Some notes on computer stuff

Configuring keys in less

October 11, 2012
[less] [terminal] [keys]

Since I'm using Vim and terminal constantly the only right way of going through command-line history in my world is using Control-P (<c-p> or ^P; to go backwards) and Control-N (<c-n> or ^N to go forwards).

And I missed this key bindings while using less to view man pages or long output of commands (e.g. git log). As always the first thing to do in such case should be reading of man page of a tool. Here is what I've found there:

  1. Less has support of key bindings configuration file of binary format (~/.less by default)
  2. There is a special tool called lesskey, which generates ~/.less binary file from a text file (~/.lesskey by default)
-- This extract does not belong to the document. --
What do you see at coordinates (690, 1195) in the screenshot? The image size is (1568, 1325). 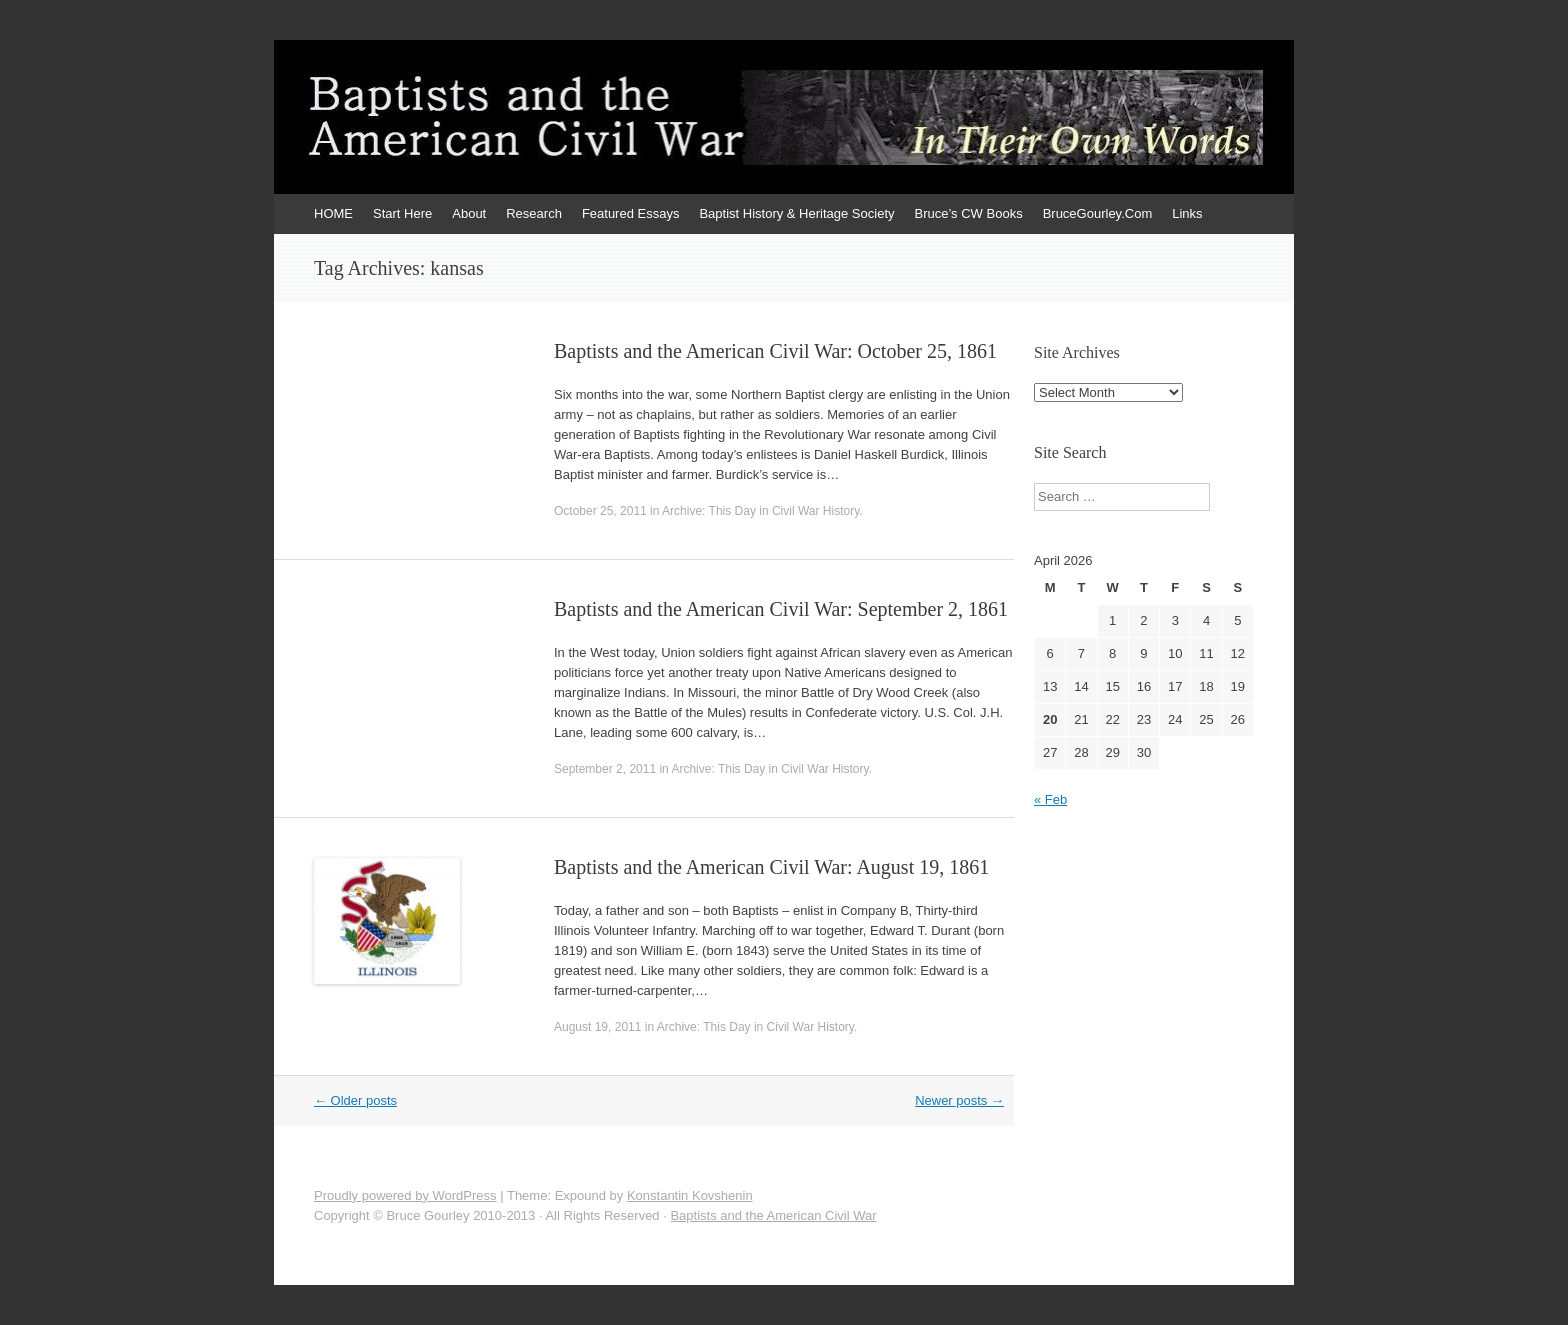 I see `Konstantin Kovshenin` at bounding box center [690, 1195].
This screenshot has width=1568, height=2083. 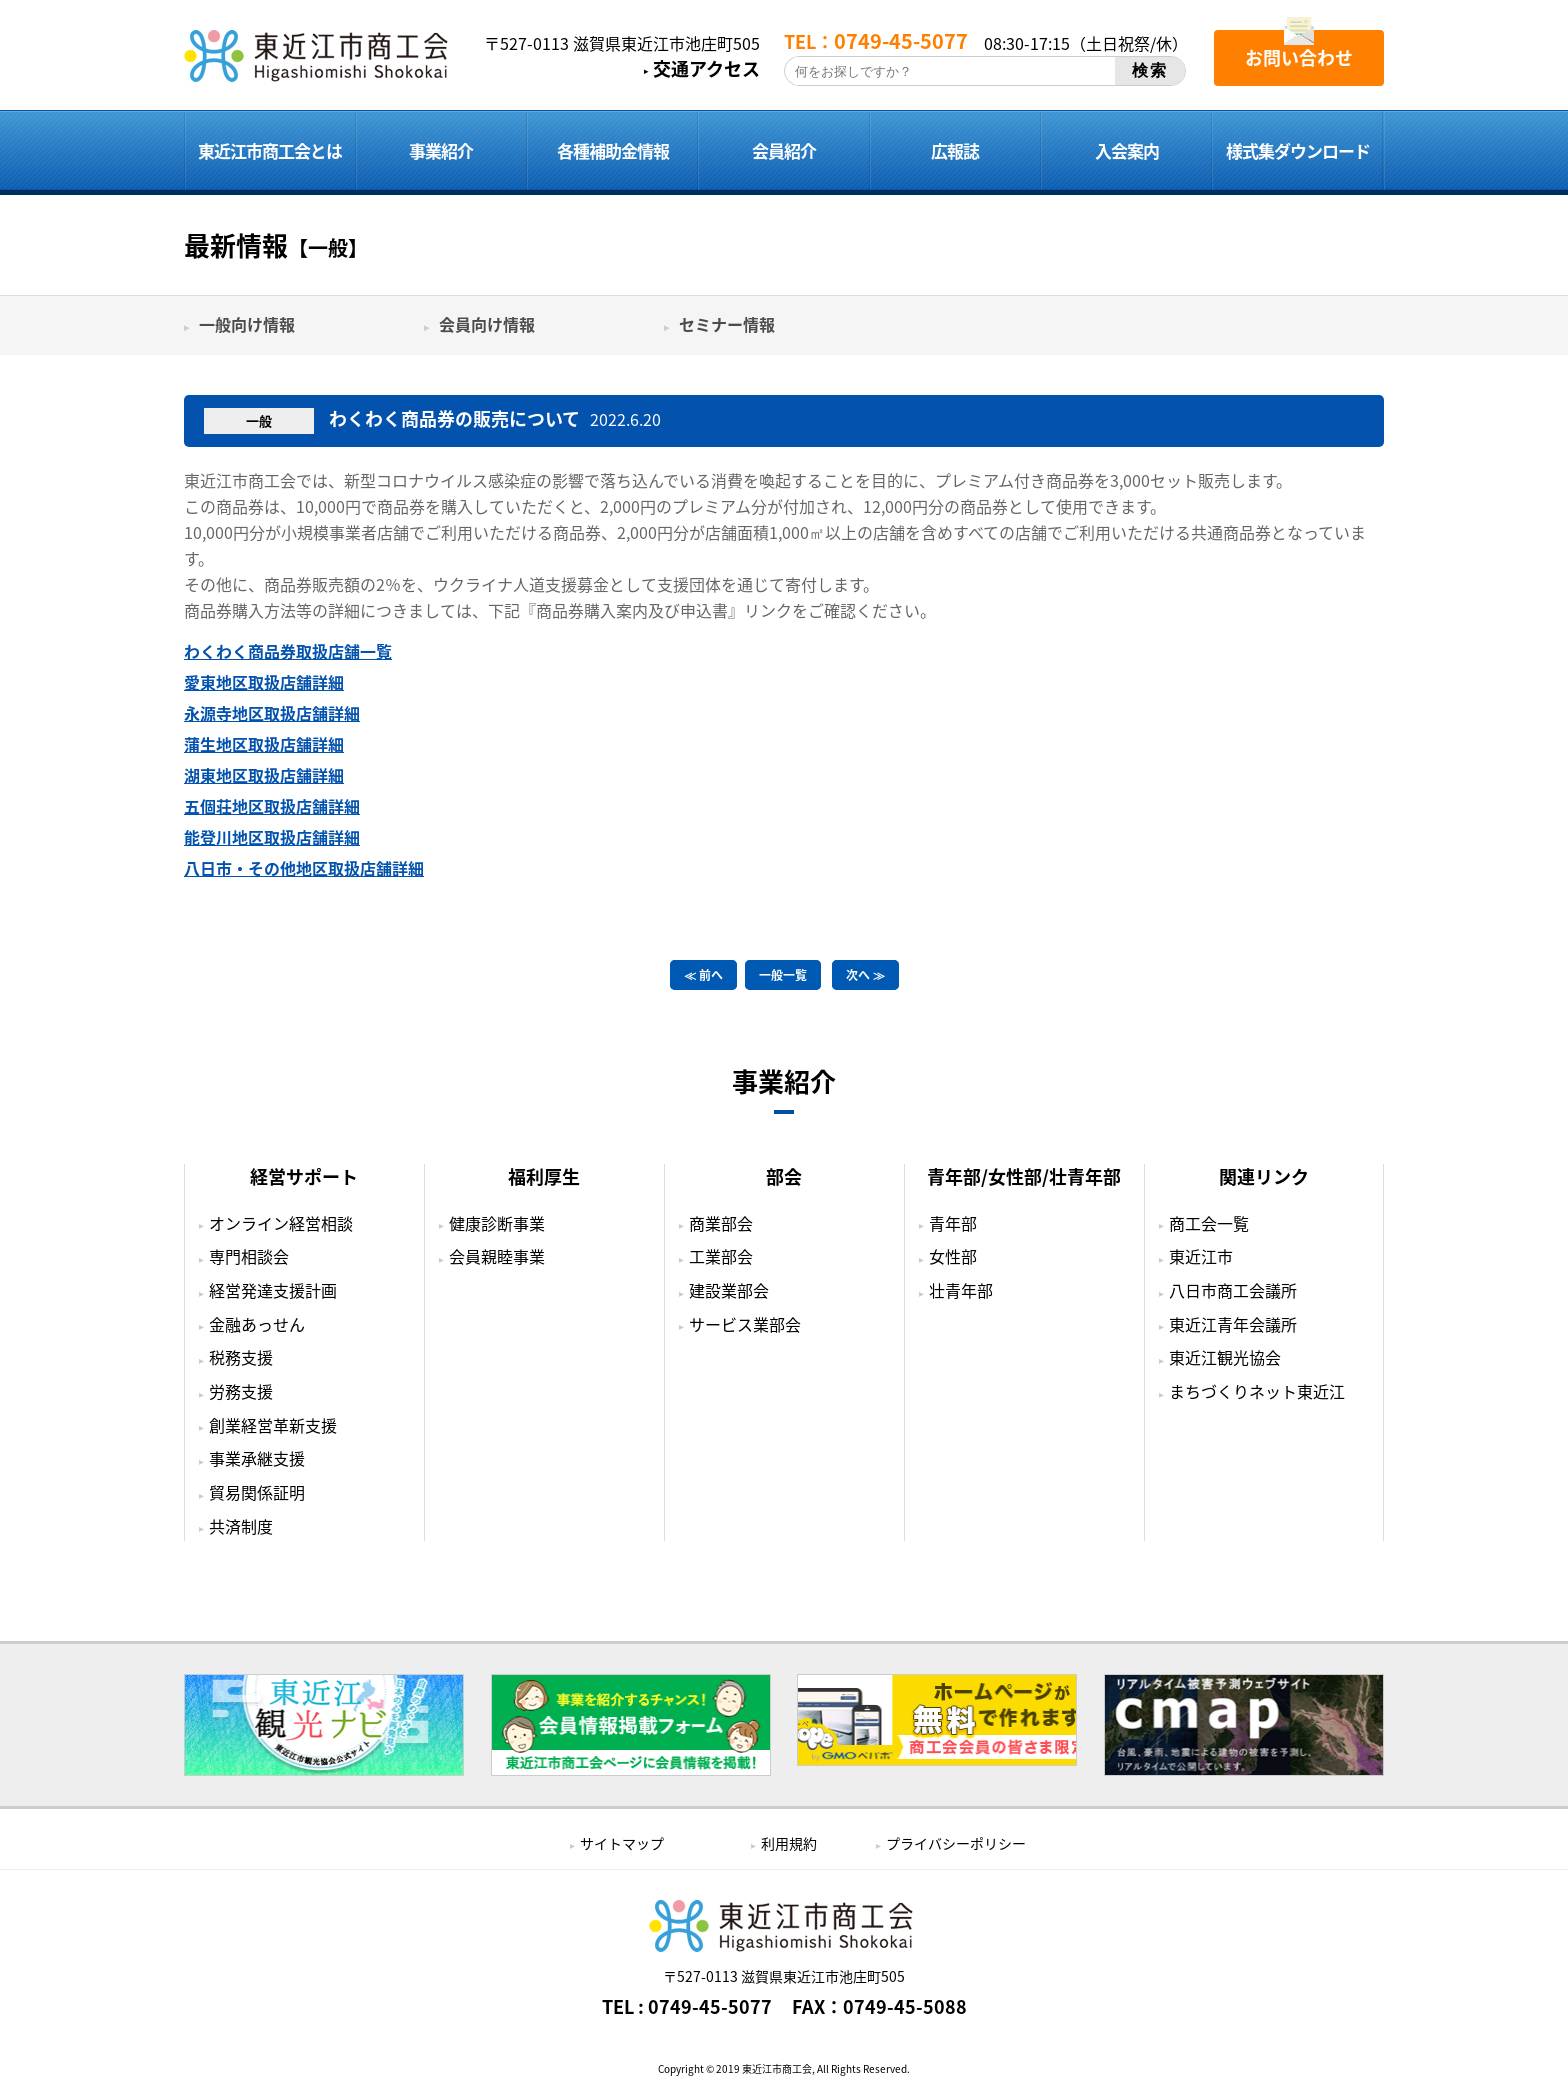 I want to click on 蒲生地区取扱店舗詳細, so click(x=264, y=744).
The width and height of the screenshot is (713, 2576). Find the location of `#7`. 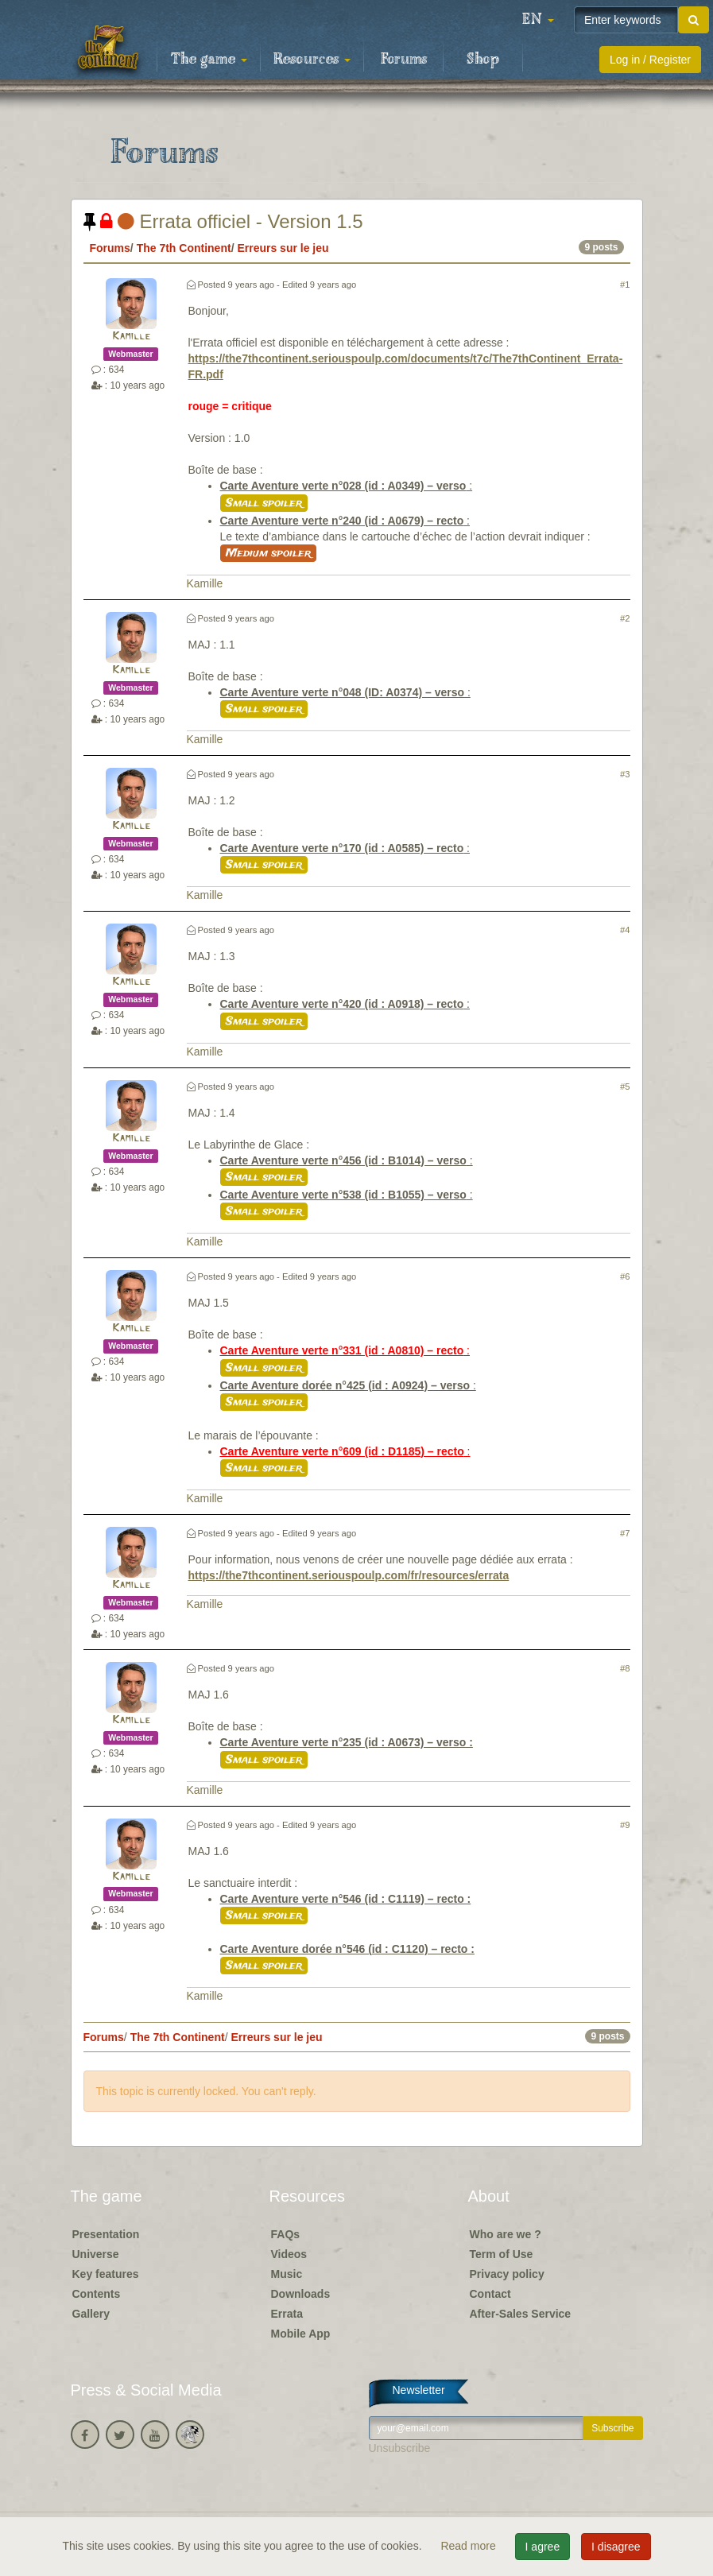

If you want to know more about this stuff, just read man less and man lesskey. Below is an example of adding support of several shortcuts for less.

First of all one needs to create a file named ~/.lesskey (read man lesskey if you want to name it in another way) and put these lines in it:

#line-edit
\e abort
^P up
^N down

You should already know that less has some kind of modality and thus it has several modes. No surprise that one needs to specify target mode for key bingings, which is #line-edit in the example above. There should be no spaces after sharp symbol. Bellow that line tree more lines follow. The first one makes less leave line-edit mode if user presses Escape key (<esc>). The second one makes Control-P work as Arrow Up works by default, while the third line binds Control-N to Arrow Down action.

Here is where we need to use lesskey tool. Just run it and it will generate a ~/.less file of binary format from the contents of ~/.lesskey. Now try running less for something, type / (forward slash) to enter line-edit mode and press Control-N and Control-P to check if it works, well it should work now.